Week ending 15-Nov-20

Week ending 15-Nov-20

This week, we can report that a small group of volunteers have attended at Williton depot to make preparations for a survey that has to be conducted to assess the safety of the roof of the Old Goods Shed. This requires the use of a mobile platform lift that can enter the building and allow access to all parts of the roof from the inside, so a space has to be cleared inside the shed.

The Old Goods Shed is a Grade II Listed Building, being a surviving example of a “standard” Brunel design that was built by the Bristol & Exeter Railway in 1862. The building was used for handling local freight traffic on the West Somerset branch line for 102 years until the goods service on the branch was withdrawn on 6th July 1964.

The Old Goods Shed at Williton Station in 1981 by Mick Shackleton via wsr.org.uk (c) CC BY-NC 3.0

The link below includes the Grade II listing details:


There is a lot more detail on the history of Williton Station and related buildings on the Williton Station website, available via the following link:


Following the re-opening of the Minehead branch as the West Somerset Railway in 1976, the Old Goods Shed was brought back into use by the DEPG in 1979 and was used as the main engineering workshop for the group until the Diesel Depot was constructed in 1997. The Old Goods Shed is still used for the maintenance and restoration of the smaller Class 14 ‘Teddy Bear’ locomotives and is currently the home of D9526. The attached photos show the early days of occupation by The D+EG, with D7017, D9526 and D7018 pictured alongside the building.

D7017 and D9526 at Williton in 1982. Photo by Brian Hart via wsr.org.uk (c) CC BY-NC 3.0


D7018 in the air outside the Old Goods Shed in 1990. Photo by Paul Tucker. (c) CC BY-NC 3.0

More recently, on September of 2019, ‘Hymek’ D7018 and D7017 stand at Platform 2 of Williton Station with the Old Goods Shed on the left.
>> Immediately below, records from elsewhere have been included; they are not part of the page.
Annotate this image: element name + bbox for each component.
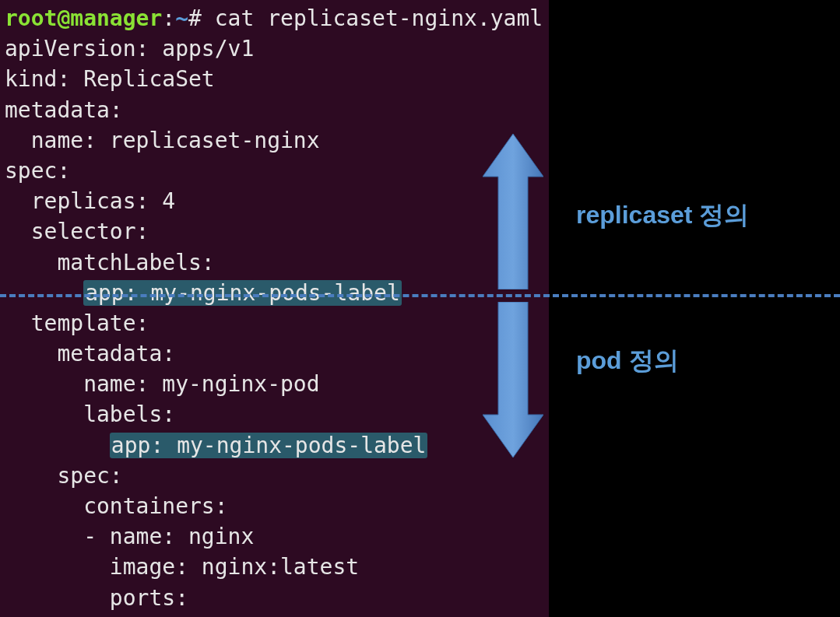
yaml-line: template: <box>5 308 544 338</box>
yaml-line: name: replicaset-nginx <box>5 125 544 156</box>
annotation-pod: pod 정의 <box>576 344 679 378</box>
prompt-colon: : <box>162 5 175 31</box>
svg-marker-0 <box>483 134 543 289</box>
yaml-line: containers: <box>5 491 544 521</box>
prompt-symbol: # <box>188 5 202 31</box>
yaml-line: app: my-nginx-pods-label <box>5 278 544 308</box>
prompt-user: root@manager <box>5 5 162 31</box>
yaml-line: apiVersion: apps/v1 <box>5 33 544 64</box>
yaml-line: spec: <box>5 461 544 491</box>
terminal-window: root@manager:~# cat replicaset-nginx.yam… <box>0 0 549 617</box>
yaml-line: metadata: <box>5 95 544 125</box>
arrow-up-icon <box>483 134 543 289</box>
yaml-line: matchLabels: <box>5 247 544 278</box>
yaml-line: - containerPort: 80 <box>5 613 544 617</box>
yaml-line: image: nginx:latest <box>5 552 544 582</box>
yaml-line: spec: <box>5 156 544 186</box>
yaml-line: labels: <box>5 399 544 429</box>
yaml-line: - name: nginx <box>5 521 544 552</box>
section-divider <box>0 294 840 297</box>
svg-marker-1 <box>483 302 543 457</box>
command-text: cat replicaset-nginx.yaml <box>202 5 543 31</box>
yaml-line: replicas: 4 <box>5 186 544 216</box>
prompt-path: ~ <box>175 5 188 31</box>
highlighted-label: app: my-nginx-pods-label <box>83 280 402 306</box>
yaml-line: metadata: <box>5 338 544 369</box>
yaml-line: name: my-nginx-pod <box>5 369 544 399</box>
yaml-line: ports: <box>5 583 544 613</box>
highlighted-label: app: my-nginx-pods-label <box>110 433 428 458</box>
annotation-replicaset: replicaset 정의 <box>576 198 749 233</box>
yaml-line: app: my-nginx-pods-label <box>5 430 544 461</box>
yaml-line: selector: <box>5 216 544 247</box>
yaml-line: kind: ReplicaSet <box>5 64 544 94</box>
prompt-line: root@manager:~# cat replicaset-nginx.yam… <box>5 3 544 33</box>
arrow-down-icon <box>483 302 543 457</box>
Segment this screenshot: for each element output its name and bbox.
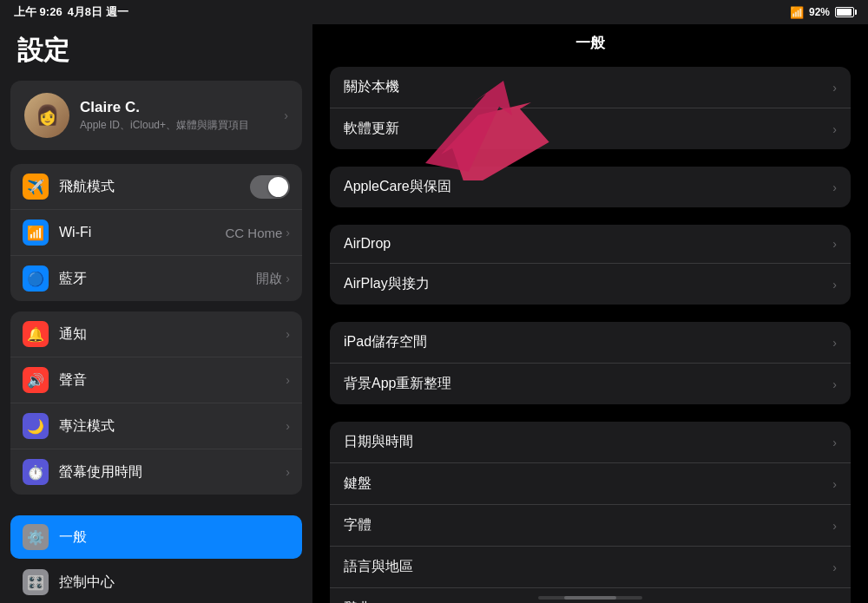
airdrop-label: AirDrop [344,236,832,252]
avatar: 👩 [24,93,69,138]
focus-chevron: › [286,419,290,433]
datetime-chevron: › [832,436,837,449]
datetime-label: 日期與時間 [344,433,832,451]
airplay-chevron: › [832,278,837,292]
background-app-row[interactable]: 背景App重新整理 › [330,363,851,404]
storage-chevron: › [832,336,837,350]
toggle-thumb [268,177,288,197]
airplay-label: AirPlay與接力 [344,275,832,293]
control-center-label: 控制中心 [59,574,115,592]
general-icon: ⚙️ [23,524,49,550]
focus-label: 專注模式 [59,417,286,436]
scrollbar-thumb [564,596,616,600]
keyboard-row[interactable]: 鍵盤 › [330,462,851,504]
notifications-row[interactable]: 🔔 通知 › [10,311,302,357]
sound-icon: 🔊 [23,367,49,393]
app-settings-group: 🔔 通知 › 🔊 聲音 › 🌙 專注模式 › ⏱️ 螢幕使用時間 › [10,311,302,495]
battery-icon [835,7,854,17]
notifications-chevron: › [286,327,290,341]
content-title: 一般 [575,35,605,51]
bluetooth-row[interactable]: 🔵 藍牙 開啟 › [10,255,302,301]
about-label: 關於本機 [344,78,832,96]
airplane-mode-toggle[interactable] [250,175,290,199]
sidebar-title: 設定 [0,24,312,81]
language-label: 語言與地區 [344,558,832,576]
screen-time-label: 螢幕使用時間 [59,463,286,482]
airplane-mode-row[interactable]: ✈️ 飛航模式 [10,164,302,209]
content-header: 一般 [312,24,868,60]
airplay-row[interactable]: AirPlay與接力 › [330,263,851,305]
battery-fill [837,9,852,16]
bluetooth-value: 開啟 [256,271,282,287]
applecare-row[interactable]: AppleCare與保固 › [330,167,851,207]
airdrop-row[interactable]: AirDrop › [330,225,851,263]
background-app-chevron: › [832,377,837,391]
bluetooth-label: 藍牙 [59,270,256,288]
wifi-chevron: › [286,226,290,239]
bluetooth-chevron: › [286,272,290,285]
wifi-value: CC Home [225,226,282,240]
applecare-chevron: › [832,180,837,194]
keyboard-label: 鍵盤 [344,475,832,493]
storage-group: iPad儲存空間 › 背景App重新整理 › [330,322,851,404]
font-row[interactable]: 字體 › [330,504,851,546]
software-update-label: 軟體更新 [344,120,832,138]
profile-subtitle: Apple ID、iCloud+、媒體與購買項目 [80,118,273,133]
profile-info: Claire C. Apple ID、iCloud+、媒體與購買項目 [80,99,273,133]
general-label: 一般 [59,528,87,547]
language-row[interactable]: 語言與地區 › [330,546,851,587]
content-area: 一般 關於本機 › 軟體更新 › AppleCare與保固 › [312,24,868,603]
content-scroll: 關於本機 › 軟體更新 › AppleCare與保固 › AirDrop [312,60,868,603]
airplane-mode-icon: ✈️ [23,174,49,200]
software-update-chevron: › [832,122,837,136]
status-bar-right: 📶 92% [790,6,854,19]
applecare-label: AppleCare與保固 [344,178,832,196]
screen-time-chevron: › [286,465,290,479]
battery-percent: 92% [809,6,830,18]
about-row[interactable]: 關於本機 › [330,67,851,108]
general-row-active[interactable]: ⚙️ 一般 [10,515,302,559]
sidebar: 設定 👩 Claire C. Apple ID、iCloud+、媒體與購買項目 … [0,24,312,603]
scrollbar-track [538,596,642,600]
quick-settings-group: ✈️ 飛航模式 📶 Wi-Fi CC Home › 🔵 藍牙 開啟 › [10,164,302,301]
notifications-label: 通知 [59,325,286,344]
screen-time-row[interactable]: ⏱️ 螢幕使用時間 › [10,449,302,495]
profile-chevron: › [284,108,288,122]
date-label: 4月8日 週一 [68,4,128,20]
notifications-icon: 🔔 [23,321,49,347]
font-label: 字體 [344,516,832,534]
dictionary-label: 辭典 [344,600,832,603]
airplane-mode-label: 飛航模式 [59,178,250,196]
sound-row[interactable]: 🔊 聲音 › [10,357,302,403]
font-chevron: › [832,519,837,533]
keyboard-chevron: › [832,477,837,491]
datetime-row[interactable]: 日期與時間 › [330,422,851,462]
dictionary-row[interactable]: 辭典 › [330,587,851,603]
screen-time-icon: ⏱️ [23,459,49,485]
control-center-icon: 🎛️ [23,569,49,595]
wifi-row[interactable]: 📶 Wi-Fi CC Home › [10,209,302,255]
software-update-row[interactable]: 軟體更新 › [330,108,851,149]
airdrop-chevron: › [832,237,837,251]
sound-label: 聲音 [59,371,286,390]
datetime-group: 日期與時間 › 鍵盤 › 字體 › 語言與地區 › 辭典 › [330,422,851,603]
time-label: 上午 9:26 [14,4,62,20]
focus-row[interactable]: 🌙 專注模式 › [10,403,302,449]
focus-icon: 🌙 [23,413,49,439]
storage-row[interactable]: iPad儲存空間 › [330,322,851,363]
profile-name: Claire C. [80,99,273,116]
wifi-icon-row: 📶 [23,220,49,246]
profile-card[interactable]: 👩 Claire C. Apple ID、iCloud+、媒體與購買項目 › [10,81,302,150]
storage-label: iPad儲存空間 [344,333,832,351]
about-group: 關於本機 › 軟體更新 › [330,67,851,149]
airdrop-group: AirDrop › AirPlay與接力 › [330,225,851,305]
sound-chevron: › [286,373,290,387]
bluetooth-icon: 🔵 [23,265,49,292]
status-bar: 上午 9:26 4月8日 週一 📶 92% [0,0,868,24]
applecare-group: AppleCare與保固 › [330,167,851,207]
background-app-label: 背景App重新整理 [344,375,832,393]
wifi-label: Wi-Fi [59,225,225,240]
control-center-row[interactable]: 🎛️ 控制中心 [10,560,302,603]
status-bar-left: 上午 9:26 4月8日 週一 [14,4,128,20]
about-chevron: › [832,81,837,95]
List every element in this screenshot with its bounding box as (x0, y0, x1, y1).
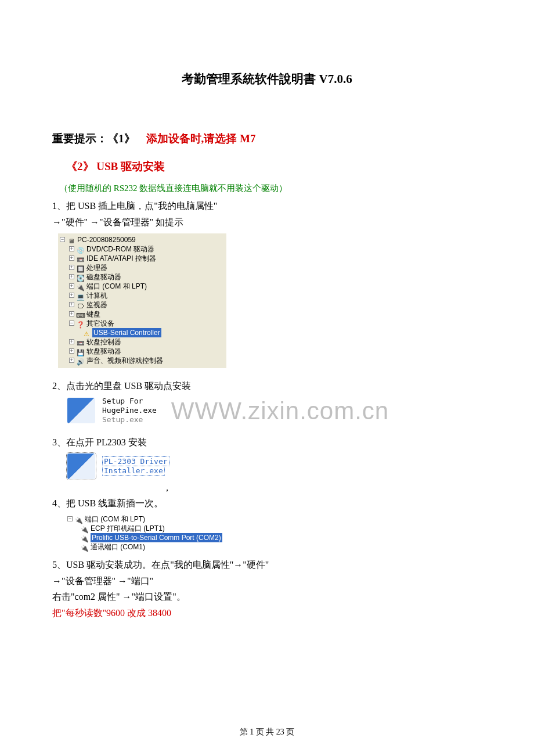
important-text: 添加设备时,请选择 M7 (146, 132, 256, 145)
setup1-l2: HugePine.exe (102, 406, 157, 415)
setup1-l1: Setup For (102, 397, 157, 406)
tree-item: 磁盘驱动器 (86, 272, 121, 282)
installer-icon (67, 398, 95, 423)
section-2-title: USB 驱动安装 (96, 160, 165, 172)
tree-minus-icon: − (67, 516, 73, 521)
port-icon: 🔌 (80, 543, 89, 550)
tree-plus-icon: + (69, 265, 74, 270)
step5-a: 5、USB 驱动安装成功。在点"我的电脑属性"→"硬件" (52, 557, 482, 573)
setup-hugepine-row: Setup For HugePine.exe Setup.exe (67, 397, 482, 424)
cd-icon: 💿 (76, 246, 85, 253)
tree-item: 软盘驱动器 (86, 347, 121, 356)
rs232-note: （使用随机的 RS232 数据线直接连电脑就不用装这个驱动） (59, 181, 482, 195)
step1-line-b: →"硬件" →"设备管理器" 如提示 (52, 215, 482, 230)
tree-plus-icon: + (69, 274, 74, 279)
keyboard-icon: ⌨ (76, 311, 85, 318)
setup2-l1: PL-2303 Driver (102, 456, 169, 466)
warning-icon: ⚠ (82, 329, 91, 336)
tree-plus-icon: + (69, 302, 74, 307)
device-manager-tree: − 🖥 PC-200808250059 +💿DVD/CD-ROM 驱动器 +📼I… (58, 233, 226, 368)
ports-com1: 通讯端口 (COM1) (91, 542, 145, 552)
tree-item: DVD/CD-ROM 驱动器 (86, 244, 154, 254)
step2-line: 2、点击光的里盘 USB 驱动点安装 (52, 379, 482, 394)
computer-icon: 🖥 (67, 236, 75, 243)
step3-line: 3、在点开 PL2303 安装 (52, 435, 482, 450)
tree-plus-icon: + (69, 255, 74, 261)
tree-item: 键盘 (86, 309, 100, 319)
tree-item: 处理器 (86, 263, 107, 272)
pc-icon: 💻 (76, 292, 85, 299)
port-icon: 🔌 (80, 534, 89, 541)
tree-plus-icon: + (69, 283, 74, 289)
tree-plus-icon: + (69, 311, 74, 316)
document-title: 考勤管理系統软件說明書 V7.0.6 (52, 70, 482, 89)
important-prefix: 重要提示：《1》 (52, 132, 135, 145)
setup2-l2: Installer.exe (102, 466, 165, 476)
tree-plus-icon: + (69, 339, 74, 344)
section-2-num: 《2》 (66, 160, 94, 172)
step4-line: 4、把 USB 线重新插一次。 (52, 496, 482, 511)
tree-item: 监视器 (86, 300, 107, 309)
trailing-comma: ， (163, 480, 482, 495)
ports-com2: Prolific USB-to-Serial Comm Port (COM2) (91, 533, 222, 542)
ports-tree: −🔌端口 (COM 和 LPT) 🔌ECP 打印机端口 (LPT1) 🔌Prol… (67, 514, 482, 552)
tree-plus-icon: + (69, 246, 74, 251)
section-2-heading: 《2》 USB 驱动安装 (66, 158, 482, 175)
port-icon: 🔌 (80, 525, 89, 532)
question-icon: ❓ (76, 320, 85, 327)
sound-icon: 🔊 (76, 357, 85, 364)
ports-lpt1: ECP 打印机端口 (LPT1) (91, 524, 165, 533)
floppy-ctrl-icon: 📼 (76, 339, 85, 345)
cpu-icon: 🔲 (76, 264, 85, 271)
setup-pl2303-row: PL-2303 Driver Installer.exe (67, 453, 482, 479)
tree-plus-icon: + (69, 293, 74, 298)
tree-plus-icon: + (69, 348, 74, 354)
tree-item: 软盘控制器 (86, 337, 121, 347)
tree-root: PC-200808250059 (77, 235, 136, 244)
tree-item: IDE ATA/ATAPI 控制器 (86, 254, 156, 263)
ports-root: 端口 (COM 和 LPT) (85, 514, 145, 524)
tree-minus-icon: − (69, 321, 74, 326)
tree-item: 计算机 (86, 291, 107, 300)
monitor-icon: 🖵 (76, 301, 85, 308)
tree-other-devices: 其它设备 (86, 319, 114, 328)
tree-plus-icon: + (69, 358, 74, 363)
port-icon: 🔌 (74, 516, 83, 523)
important-note: 重要提示：《1》 添加设备时,请选择 M7 (52, 130, 482, 147)
step5-c: 右击"com2 属性" →"端口设置"。 (52, 589, 482, 604)
ide-icon: 📼 (76, 255, 85, 262)
floppy-drive-icon: 💾 (76, 348, 85, 355)
step5-b: →"设备管理器" →"端口" (52, 574, 482, 589)
tree-minus-icon: − (60, 237, 65, 242)
step5-d: 把"每秒读数"9600 改成 38400 (52, 606, 482, 621)
tree-usb-serial: USB-Serial Controller (92, 328, 161, 337)
port-icon: 🔌 (76, 283, 85, 290)
step1-line-a: 1、把 USB 插上电脑，点"我的电脑属性" (52, 199, 482, 214)
tree-item: 端口 (COM 和 LPT) (86, 282, 147, 291)
disk-icon: 💽 (76, 273, 85, 280)
setup1-l3: Setup.exe (102, 415, 157, 424)
page-footer: 第 1 页 共 23 页 (0, 726, 534, 739)
installer-icon (67, 453, 95, 479)
tree-item: 声音、视频和游戏控制器 (86, 356, 163, 365)
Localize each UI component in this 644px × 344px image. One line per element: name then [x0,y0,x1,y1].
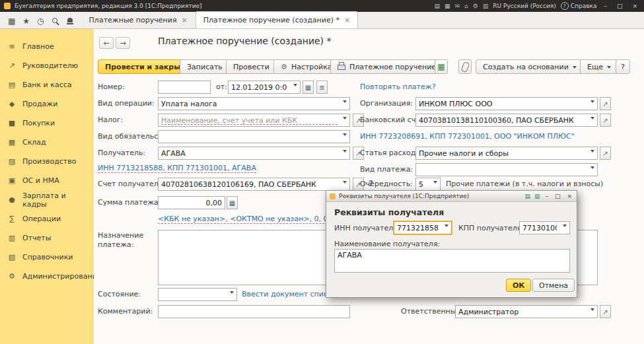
comment-input[interactable] [158,305,350,318]
envelope-icon[interactable]: ✉ [454,3,460,9]
dropdown-icon[interactable] [340,178,349,190]
favorites-star-icon[interactable]: ★ [22,17,30,25]
dialog-close-button[interactable]: × [565,193,573,199]
sidebar-item-manager[interactable]: ↗Руководителю [0,56,94,75]
bank-account-input[interactable] [416,114,587,126]
help-link[interactable]: ? Справка [561,2,597,10]
menu-grid-icon[interactable]: ▦ [8,17,15,25]
payment-type-input[interactable] [416,164,587,176]
dropdown-icon[interactable] [587,114,597,126]
dropdown-icon[interactable] [441,222,451,234]
open-organization-icon[interactable]: ↗ [600,97,611,110]
responsible-input[interactable] [456,306,587,318]
post-button[interactable]: Провести [226,59,277,74]
inn-field[interactable] [394,221,452,234]
sidebar-item-reports[interactable]: ▥Отчеты [0,228,94,248]
priority-input[interactable] [416,178,430,190]
history-clock-icon[interactable]: ◷ [37,17,44,25]
recipient-account-field[interactable] [158,178,350,191]
tab-close-icon[interactable]: × [344,16,350,24]
sidebar-item-main[interactable]: ≡Главное [0,37,94,56]
dropdown-icon[interactable] [587,306,597,318]
sidebar-item-directories[interactable]: ▧Справочники [0,248,94,267]
open-bank-account-icon[interactable]: ↗ [600,114,611,127]
dropdown-icon[interactable] [559,222,569,234]
minimize-button[interactable]: – [601,3,610,9]
dropdown-icon[interactable] [340,131,349,143]
state-input[interactable] [159,289,227,300]
form-help-button[interactable]: ? [616,59,630,74]
forward-button[interactable]: → [116,37,130,49]
organization-input[interactable] [416,98,587,110]
expense-item-field[interactable] [415,147,598,160]
tax-input[interactable] [159,114,340,126]
bank-account-field[interactable] [415,114,598,127]
kpp-field[interactable] [519,221,570,234]
language-indicator[interactable]: RU Русский (Россия) [493,3,555,9]
dropdown-icon[interactable] [587,164,597,176]
tax-field[interactable] [158,114,350,127]
dropdown-icon[interactable] [340,114,349,126]
open-expense-item-icon[interactable]: ↗ [600,147,611,160]
calculator-icon[interactable]: ▦ [227,196,238,209]
service-icon-4[interactable]: ⚙ [473,3,478,9]
calendar-dropdown-icon[interactable] [290,81,300,93]
expense-item-input[interactable] [416,147,587,159]
number-input[interactable] [158,81,211,94]
close-button[interactable]: × [629,3,640,9]
sidebar-item-fixed-assets[interactable]: ▣ОС и НМА [0,171,94,190]
date-field[interactable] [228,81,301,94]
settings-button[interactable]: ⚙ Настройка [273,59,340,74]
tab-close-icon[interactable]: × [182,16,188,24]
create-based-on-button[interactable]: Создать на основании [476,59,584,74]
more-button[interactable]: Еще [580,59,618,74]
calendar-icon[interactable]: ▦ [303,81,314,94]
recipient-account-input[interactable] [159,178,340,190]
obligation-type-field[interactable] [158,130,350,143]
service-icon-2[interactable]: ▦ [445,3,450,9]
maximize-button[interactable]: □ [614,3,626,9]
dropdown-icon[interactable] [227,289,236,300]
sidebar-item-purchases[interactable]: ■Покупки [0,114,94,133]
register-report-button[interactable]: ▦ [435,59,448,74]
dropdown-icon[interactable] [587,147,597,159]
operation-type-input[interactable] [159,98,340,110]
dialog-panel-icon-2[interactable]: ▥ [534,193,540,199]
service-icon-3[interactable]: ⌂ [464,3,468,9]
sidebar-item-production[interactable]: ▨Производство [0,152,94,171]
repeat-payment-link[interactable]: Повторять платеж? [360,83,436,91]
attachments-button[interactable] [458,59,472,74]
tab-payment-orders-list[interactable]: Платежные поручения × [81,11,196,28]
date-input[interactable] [229,81,290,93]
sidebar-item-sales[interactable]: ◆Продажи [0,94,94,114]
write-button[interactable]: Записать [180,59,230,74]
sidebar-item-salary-hr[interactable]: ●Зарплата и кадры [0,190,94,209]
sidebar-item-operations[interactable]: ∑Операции [0,209,94,228]
organization-inn-link[interactable]: ИНН 7723208691, КПП 772301001, ООО "ИНКО… [360,132,575,141]
obligation-type-input[interactable] [159,131,340,143]
recipient-name-textarea[interactable]: АГАВА [334,249,570,273]
print-payment-order-button[interactable]: Платежное поручение [330,59,443,74]
recipient-inn-link[interactable]: ИНН 7713218588, КПП 771301001, АГАВА [98,164,256,173]
dialog-minimize-button[interactable]: – [544,193,550,199]
amount-input[interactable] [158,196,225,209]
responsible-field[interactable] [455,305,598,318]
dialog-maximize-button[interactable]: □ [554,193,562,199]
priority-field[interactable] [415,178,441,191]
back-button[interactable]: ← [99,37,114,49]
inn-input[interactable] [394,222,441,234]
search-icon[interactable] [52,17,59,25]
sidebar-item-warehouse[interactable]: ▦Склад [0,133,94,152]
open-responsible-icon[interactable]: ↗ [600,305,611,318]
list-icon[interactable]: ≣ [316,81,328,94]
organization-field[interactable] [415,97,598,110]
tab-payment-order-create[interactable]: Платежное поручение (создание) * × [196,11,358,28]
payment-type-field[interactable] [415,163,598,176]
service-icon-5[interactable]: ▥ [483,3,489,9]
cancel-button[interactable]: Отмена [532,279,575,292]
recipient-input[interactable] [159,147,340,159]
dropdown-icon[interactable] [430,178,440,190]
kpp-input[interactable] [520,222,559,234]
state-field[interactable] [158,288,237,301]
dropdown-icon[interactable] [340,147,349,159]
Standing outside the shed is Class 33 ‘Crompton’ D6575 and further North in the yard is Class 14 ‘Teddy Bear’ D9526 with the Barclay “ROF” 0-4-0 shunter beyond.

D7018 stands at Williton with D7017 on 28th September 2019. The Old Goods Shed can be seen on the left of the picture. Photo by Mark Townsend. (c) CC BY-NC 3.0

The roof of the 138-year old building has deteriorated and is now a safety concern, therefore the survey work is deemed essential and the DEPG has to clear the internal space as quickly as we can.

Unfortunately, this means that our beautifully restored Class 14 D9526 has to move outside for the duration of the winter and will need to be protected against the elements until the building work has been completed. One of our long-term objectives is to construct covered storage areas for all of our heritage fleet, but until funds permit, some tarpaulin protection from the great outdoors is the best we can do.

The survey and immediate safety-related work is being funded by a£30,000 allocation from the Government’s ‘Cultural Recovery Fund for Heritage’ and is being managed by WSR Lead Civil Engineer Andrew Young.

Moving on to an update about the status of our fleet:

D1010: Last week, we shared some information about the days when D1010 was a static exhibit at the Foster Yeoman quarry in Merehead, Somerset, wearing the name and number of D1035 “WESTERN YEOMAN”. The attached photo from 1986 that has been provided by Bob Tiller shows the loco in all her glory, as a backdrop to a Vauxhall Nova ! Many thanks to Bob for sharing this photograph with us all.

D1010 “WESTERN CAMPAIGNER” pictured in 1986 at the Foster Yeoman quarry at Merehead, Somerset. The loco is carrying the identity of long lost sister D1035 “WESTERN YEOMAN”. Photo by Bob Tiller. (c) CC BY-NC 3.0

D6566 and D6575: As stated previously, D6566 is now outstationed at Westridge Shed, Bishops Lydeard, while D6575 is back at Williton. Both locos have been in use on the WSR for staff training purposes during the last week.

D7017 and D7018: No change from last week.

D9518: Work has been suspended for the duration of the lockdown.

D9526: This loco is being prepared for a move outdoors as explained earlier.

47077: The roof-mounted hinges that hold the radiator shutter frames and the engine access doors were cleaned and freed up by Neil as another step towards completion of the body repair work. The batteries were also charged and the engine “barred-over” (turned over very slowly by hand, using a special bar that engages with sockets on the generator mounting flange) to keep it free and in good condition.

Many thanks to our volunteers for their socially-distanced work on the above projects, often undertaken in very poor weather conditions, as we encountered this weekend.